Global energy upheaval offers Argentina’s ‘Dead Cow’ a new lease of life

Can the EU’s ban this week on most Russian oil imports breathe new life into a dead cow in Patagonia?

Argentina’s president Alberto Fernández thinks so. He is talking up the potential of the world’s second-largest shale gas deposit and its fourth-largest shale oil reserve to fill the gap left by the growing western embargo on Russian energy. Argentina, he told his German hosts while visiting Berlin last month, is “a reservoir of what the world needs right now: food and energy”.

Chevron, Petronas and Shell will be among the international companies to benefit if Argentina’s Vaca Muerta (Dead Cow) petroleum development finally takes off. Gas production “could surge . . . to make Argentina a rival to Australia and Qatar in the LNG market at a time when demand is growing”, according to a recent S&P report.
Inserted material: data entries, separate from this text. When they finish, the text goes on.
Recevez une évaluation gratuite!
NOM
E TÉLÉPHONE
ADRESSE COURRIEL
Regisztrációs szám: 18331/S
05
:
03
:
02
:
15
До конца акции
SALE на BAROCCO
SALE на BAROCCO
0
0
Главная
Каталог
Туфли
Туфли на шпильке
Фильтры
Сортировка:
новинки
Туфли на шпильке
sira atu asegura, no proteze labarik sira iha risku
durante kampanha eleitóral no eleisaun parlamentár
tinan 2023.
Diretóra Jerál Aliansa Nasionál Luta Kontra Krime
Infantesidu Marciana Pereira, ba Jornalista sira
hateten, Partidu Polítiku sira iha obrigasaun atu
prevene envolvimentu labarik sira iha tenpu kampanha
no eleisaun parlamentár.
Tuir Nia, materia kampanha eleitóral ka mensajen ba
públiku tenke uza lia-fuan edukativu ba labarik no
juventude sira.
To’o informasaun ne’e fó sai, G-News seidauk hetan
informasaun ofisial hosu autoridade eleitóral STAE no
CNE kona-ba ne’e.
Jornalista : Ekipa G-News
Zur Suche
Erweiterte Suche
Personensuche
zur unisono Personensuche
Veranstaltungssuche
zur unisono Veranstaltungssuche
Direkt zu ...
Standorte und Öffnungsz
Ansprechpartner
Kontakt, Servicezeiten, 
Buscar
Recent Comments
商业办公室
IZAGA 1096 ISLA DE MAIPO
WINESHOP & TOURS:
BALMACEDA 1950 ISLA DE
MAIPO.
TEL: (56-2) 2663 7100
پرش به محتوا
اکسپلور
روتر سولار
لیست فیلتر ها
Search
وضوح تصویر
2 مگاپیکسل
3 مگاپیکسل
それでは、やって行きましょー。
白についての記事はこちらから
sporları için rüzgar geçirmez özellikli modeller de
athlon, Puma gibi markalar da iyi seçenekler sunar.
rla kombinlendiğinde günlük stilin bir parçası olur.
Miguel Galuccio, chief executive of Vista, the second-biggest oil producer in Vaca Muerta, says the deposit has already turned Argentina into an oil exporter (albeit on a very small scale) and stresses its future potential, thanks to relatively low production costs and low-carbon production.

But there’s a snag above ground in the form of past Argentine government decisions. Years of hype about Vaca Muerta and its appealing geology have not been matched by official policies attractive enough — either under the previous government of Mauricio Macri or until now the current Peronist one — to lure the tens of billions of dollars of investment needed.

Vaca Muerta has been under development for a decade and despite production costs having fallen to levels close to those of US shale, less than 10 per cent of the acreage is being exploited. Yet the government says that if 50 per cent of Vaca Muerta’s resources were brought to market, Argentina would generate more than $30bn a year of additional export earnings.

Why has it not happened? A big culprit is Argentina’s rigid exchange control regime, which prevents profits from being repatriated. After years of lobbying, the government has just agreed to let oil and gas companies convert revenues from part of their additional production into dollars, but this falls well short of the freedom enjoyed almost everywhere else.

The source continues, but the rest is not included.